Population (2026-01-01)
- • Total: 1,186
- • Density: 117.3/km^{2} (303.8/sq mi)
- Time zone: UTC+1 (CET)
- • Summer (DST): UTC+2 (CEST)
- Postal code: 417 13
- Website: www.modlany.cz

= Modlany =

Modlany (Modlan) is a municipality and village in Teplice District in the Ústí nad Labem Region of the Czech Republic. It has about 1,200 inhabitants.

==Administrative division==
Modlany consists of five municipal parts (in brackets population according to the 2021 census):

- Modlany (356)
- Drahkov (287)
- Kvítkov (82)
- Suché (99)
- Věšťany (206)

==Etymology==
The origin of the name is unsure. The name was either derived from the personal name Modla, meaning "the village of Modla's people", or from the word modla ('idol' in modern Czech, but in old Czech also 'a place designated for prayer'), meaning "the village of people living near a modla".

==Geography==
Modlany is located about 4 km east of Teplice and 9 km west of Ústí nad Labem. The northern part of the municipality with the Modlany village lies in the Most Basin and the southern part with the rest of the villages lies in the Central Bohemian Uplands. The highest point is at 324 m above sea level. The stream Modlanský potok flows through the northern part of the municipality. The Modlany and Kateřina reservoirs, both partly located in the municipal territory, are built on the stream.

==History==
Modlany was founded in 1328. Originally it belonged to the Kyšperk Castle estate. In 1665, the village was acquired by the Society of Jesus, who founded a school here year later. In 1780, coal mining began and many shafts were created around the village.
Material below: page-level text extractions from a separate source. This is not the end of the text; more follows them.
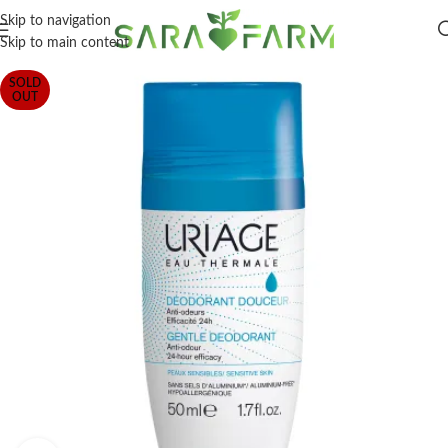
Skip to navigation
Skip to main content
SOLD
OUT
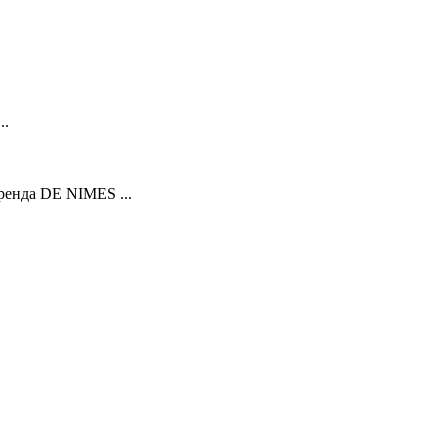
..
ренда DE NIMES ...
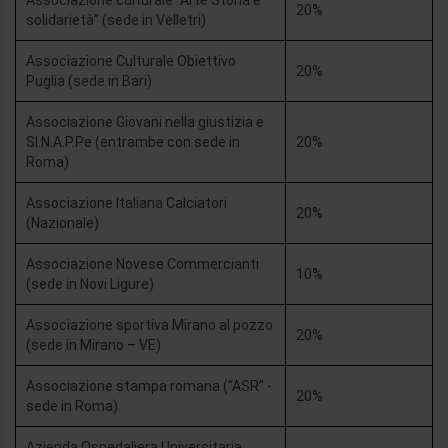
Associazione culturale “Arte Storia e
20%
solidarietà” (sede in Velletri)
Associazione Culturale Obiettivo
20%
Puglia (sede in Bari)
Associazione Giovani nella giustizia e
SI.N.A.P.Pe (entrambe con sede in
20%
Roma)
Associazione Italiana Calciatori
20%
(Nazionale)
Associazione Novese Commercianti
10%
(sede in Novi Ligure)
Associazione sportiva Mirano al pozzo
20%
(sede in Mirano – VE)
Associazione stampa romana (“ASR” -
20%
sede in Roma)
Azienda Ospedaliera Universitaria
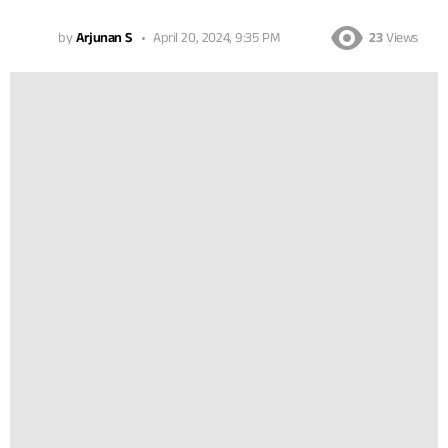
by
Arjunan S
April 20, 2024, 9:35 PM
23
Views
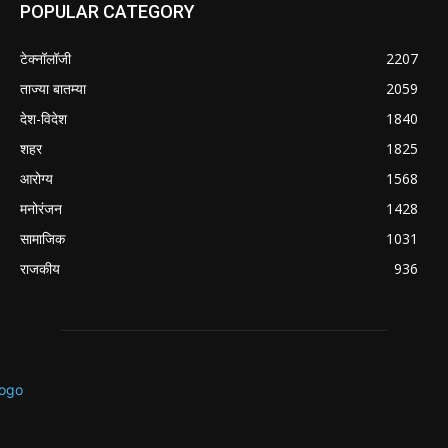
POPULAR CATEGORY
टेक्नॉलॉजी
2207
ताज्या बातम्या
2059
देश-विदेश
1840
शहर
1825
आरोग्य
1568
मनोरंजन
1428
सामाजिक
1031
राजकीय
936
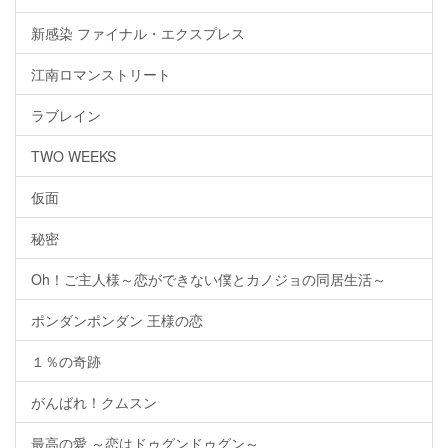
新感染 ファイナル・エクスプレス
江南ロマンストリート
ラブレイン
TWO WEEKS
仮面
秘密
Oh！ご主人様～恋ができない僕とカノジョの同居生活～
ポンダンポンダン 王様の恋
１％の奇跡
がんばれ！クムスン
最高の愛 ～恋はドゥグンドゥグン～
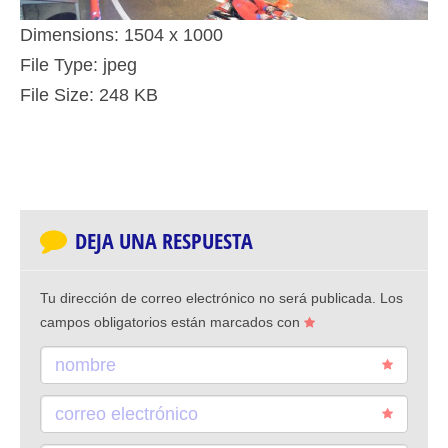
Dimensions:
1504 x 1000
File Type:
jpeg
File Size:
248 KB
DEJA UNA RESPUESTA
Tu dirección de correo electrónico no será publicada.
Los
campos obligatorios están marcados con
nombre
correo electrónico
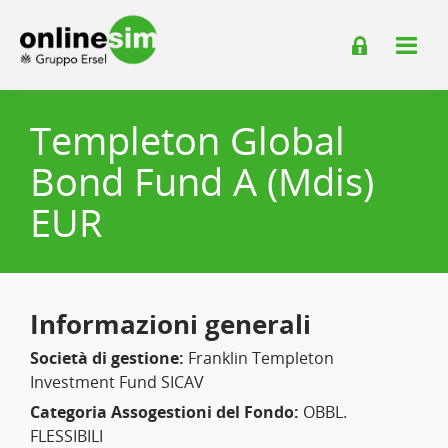
Templeton Global
Bond Fund A (Mdis)
EUR
Informazioni generali
Società di gestione:
Franklin Templeton
Investment Fund SICAV
Categoria Assogestioni del Fondo:
OBBL.
FLESSIBILI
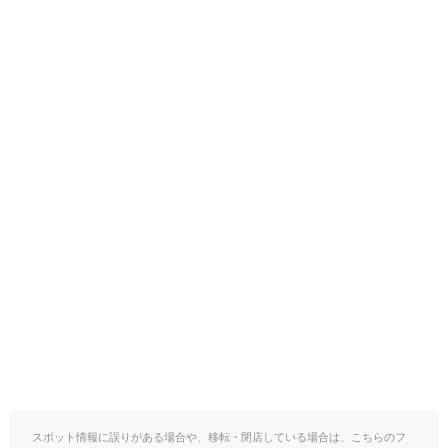
スポット情報に誤りがある場合や、移転・閉店している場合は、こちらのフ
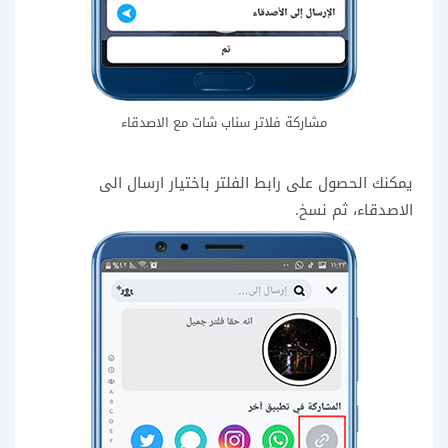
مشاركة فلاتر سناب شات مع الاصدقاء
يمكنك الحصول على رابط الفلتر باختيار ارسال الى
الاصدقاء، ثم نسخ.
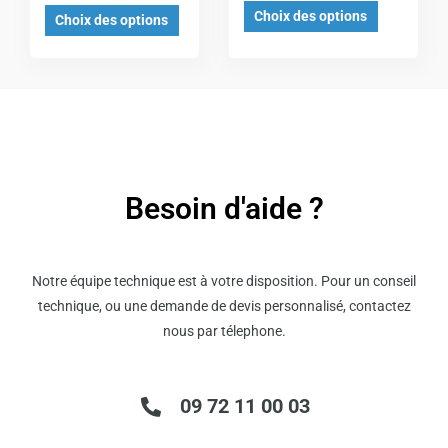
Choix des options
choisies
choisies
Choix des options
sur
sur
la
la
page
page
du
du
produit
produit
Besoin d'aide ?
Notre équipe technique est à votre disposition. Pour un conseil
technique, ou une demande de devis personnalisé, contactez
nous par télephone.
09 72 11 00 03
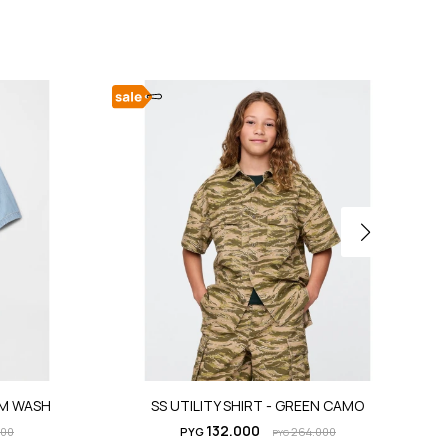
UM WASH
SS UTILITY SHIRT - GREEN CAMO
132.000
000
PYG
264.000
PYG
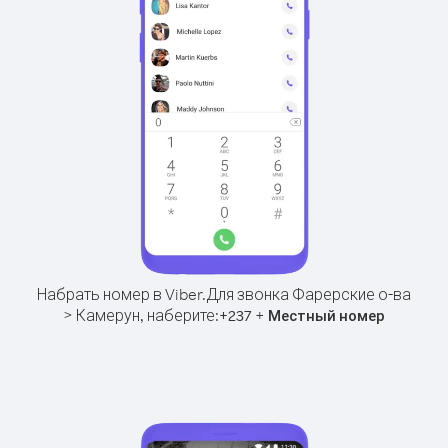
Набрать номер в Viber.
Для звонка Фарерские о-ва
> Камерун, наберите:
+
+
237
Местный номер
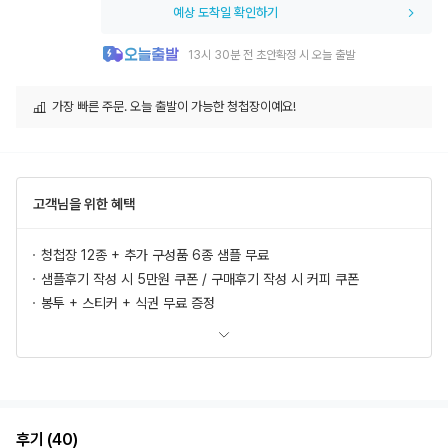
예상 도착일 확인하기
13시 30분 전 초안확정 시 오늘 출발
가장 빠른 주문. 오늘 출발이 가능한 청첩장이예요!
고객님을 위한 혜택
청첩장 12종 + 추가 구성품 6종 샘플 무료
샘플후기 작성 시 5만원 쿠폰 / 구매후기 작성 시 커피 쿠폰
봉투 + 스티커 + 식권 무료 증정
모바일 청첩장, 식전영상 무료 제공
추가상품 할인
초안 무제한 무료제작/수정
혜택 더 보러가기
후기 (40)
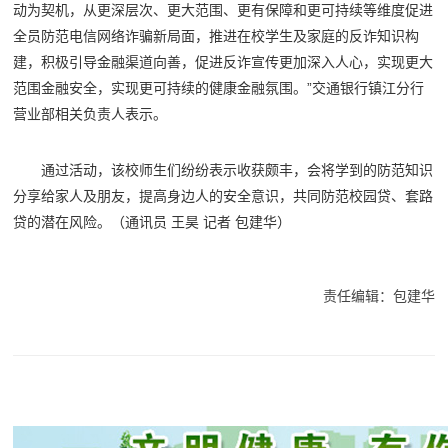
动为契机，从更深层次、更大范围、更有保障和更可持续等维度促进
全员防范电信网络诈骗新局面，推进在校学生及家庭的反诈知识构
建，积极引导金融渠道向善，促进反诈宣传更加深入人心，实现更大
范围金融安全，实现更可持续的健康金融氛围。”交通银行镇江分行
营业部相关负责人表示。
通过活动，该校师生们纷纷表示收获颇丰，会将学到的防范知识
分享给家人及朋友，提高身边人的安全意识，共同防范校园贷、套路
贷的潜在风险。（通讯员 王昊 记者 包建华）
责任编辑：包建华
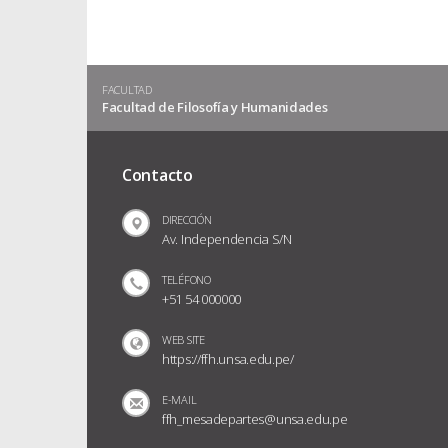
FACULTAD
Facultad de Filosofía y Humanidades
Contacto
DIRECCIÓN
Av. Independencia S/N
TELÉFONO
+51 54 000000
WEB SITE
https://ffh.unsa.edu.pe/
E-MAIL
ffh_mesadepartes@unsa.edu.pe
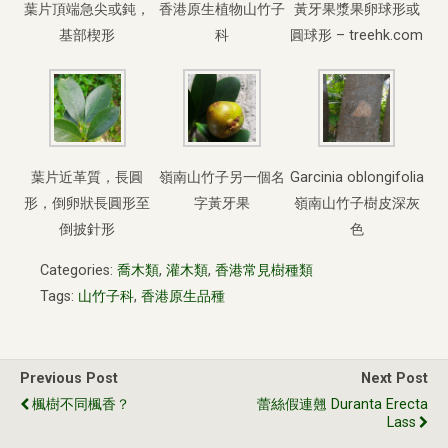
葉片頂端急尖或鈍，
香港原生植物山竹子
黃牙果漿果卵球形或
基部楔形
科
圓球形 – treehk.com
葉片近革質，長圓
嶺南山竹子另一個名
Garcinia oblongifolia
形，倒卵狀長圓形至
字黃牙果
嶺南山竹子樹皮深灰
倒披針形
色
Categories:
喬木類
,
灌木類
,
香港常見樹種類
Tags:
山竹子科
,
香港原生品種
Previous Post
Next Post
楓樹不同楓香？
蕾絲假連翹 Duranta Erecta
Lass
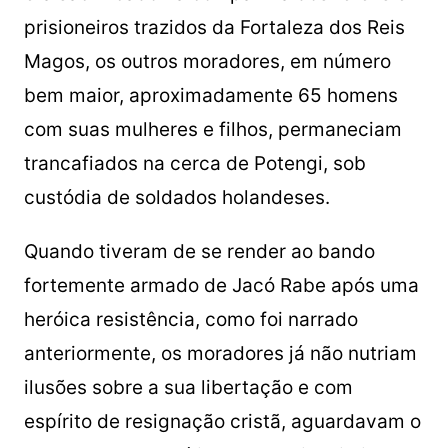
prisioneiros trazidos da Fortaleza dos Reis
Magos, os outros moradores, em número
bem maior, aproximadamente 65 homens
com suas mulheres e filhos, permaneciam
trancafiados na cerca de Potengi, sob
custódia de soldados holandeses.
Quando tiveram de se render ao bando
fortemente armado de Jacó Rabe após uma
heróica resistência, como foi narrado
anteriormente, os moradores já não nutriam
ilusões sobre a sua libertação e com
espírito de resignação cristã, aguardavam o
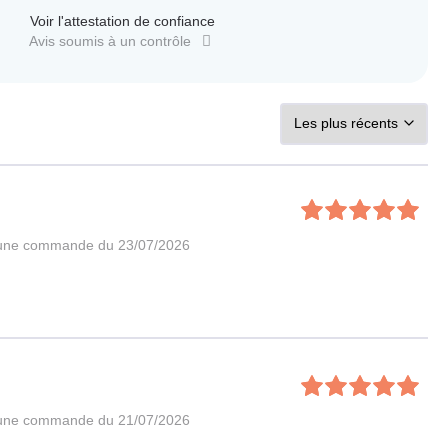
Voir l'attestation de confiance
Avis soumis à un contrôle
 une commande du 23/07/2026
 une commande du 21/07/2026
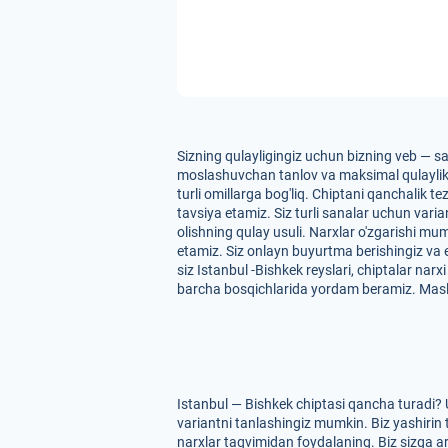
Sizning qulayligingiz uchun bizning veb — sa
moslashuvchan tanlov va maksimal qulaylikni t
turli omillarga bog'liq. Chiptani qanchalik t
tavsiya etamiz. Siz turli sanalar uchun vari
olishning qulay usuli. Narxlar o'zgarishi mu
etamiz. Siz onlayn buyurtma berishingiz va
siz Istanbul -Bishkek reyslari, chiptalar nar
barcha bosqichlarida yordam beramiz. Masl
Istanbul — Bishkek chiptasi qancha turadi? 
variantni tanlashingiz mumkin. Biz yashirin 
narxlar taqvimidan foydalaning. Biz sizga arz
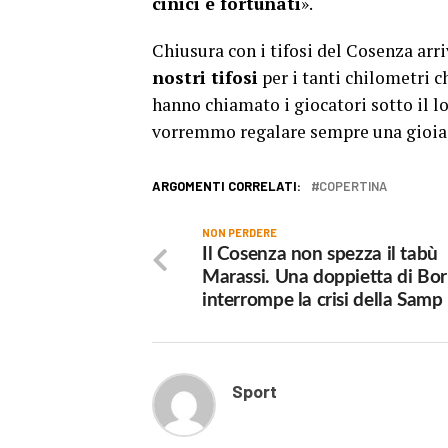
cinici e fortunati
».
Chiusura con i tifosi del Cosenza arri
nostri tifosi
per i tanti chilometri c
hanno chiamato i giocatori sotto il l
vorremmo regalare sempre una gioia
ARGOMENTI CORRELATI:
COPERTINA
NON PERDERE
Il Cosenza non spezza il tabù
Marassi. Una doppietta di Bor
interrompe la crisi della Samp
Sport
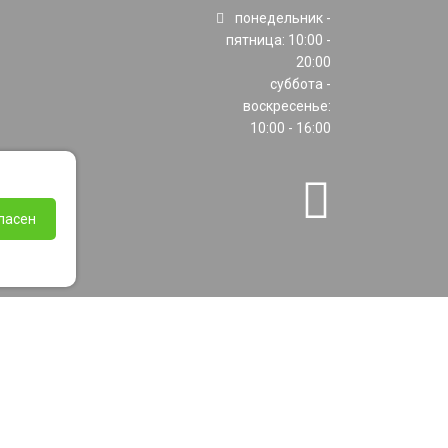
понедельник -
пятница: 10:00 -
20:00
суббота -
воскресенье:
10:00 - 16:00
ласен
Žichlice was a village that was abandoned in 1988 because of expansion of coal mining. The area of the former village is now part of the municipality of Modlany.

==Transport==
The R/63 expressway (part of the European route E442), which connects Teplice with the D8 motorway, briefly crosses the municipal territory in the south. Otherwise, there are no railways or other major roads passing through the municipality.

==Sights==
The most valuable building is the Church of Saint Apollinaris. It was built in 1687–1691.